The answer must be an exact copy of the entries below, with no images in it.

» Task data
####

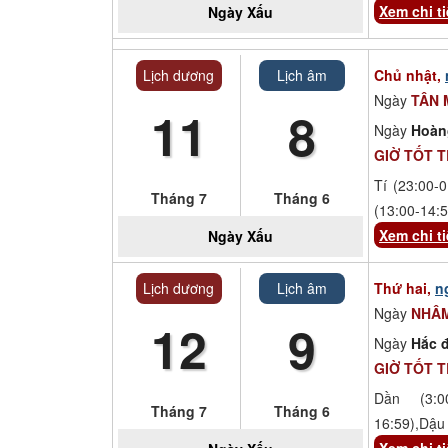
Xem chi ti
Ngày
Xấu
Lịch dương
Lịch âm
Chủ nhật,
Ngày
TÂN
11
8
Ngày
Hoàn
GIỜ TỐT 
Tí (23:00-0
Tháng 7
Tháng 6
(13:00-14:5
Xem chi ti
Ngày
Xấu
Lịch dương
Lịch âm
Thứ hai,
n
Ngày
NHÂM
12
9
Ngày
Hắc đ
GIỜ TỐT 
Dần (3:00
Tháng 7
Tháng 6
16:59),Dậu 
Xem chi ti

####

» Answer area
Xem chi ti
Ngày
Xấu
Lịch dương
Lịch âm
Chủ nhật,
Ngày
TÂN
11
8
Ngày
Hoàn
GIỜ TỐT 
Tí (23:00-0
Tháng 7
Tháng 6
(13:00-14:5
Xem chi ti
Ngày
Xấu
Lịch dương
Lịch âm
Thứ hai,
n
Ngày
NHÂM
12
9
Ngày
Hắc đ
GIỜ TỐT 
Dần (3:00
Tháng 7
Tháng 6
16:59),Dậu 
Xem chi ti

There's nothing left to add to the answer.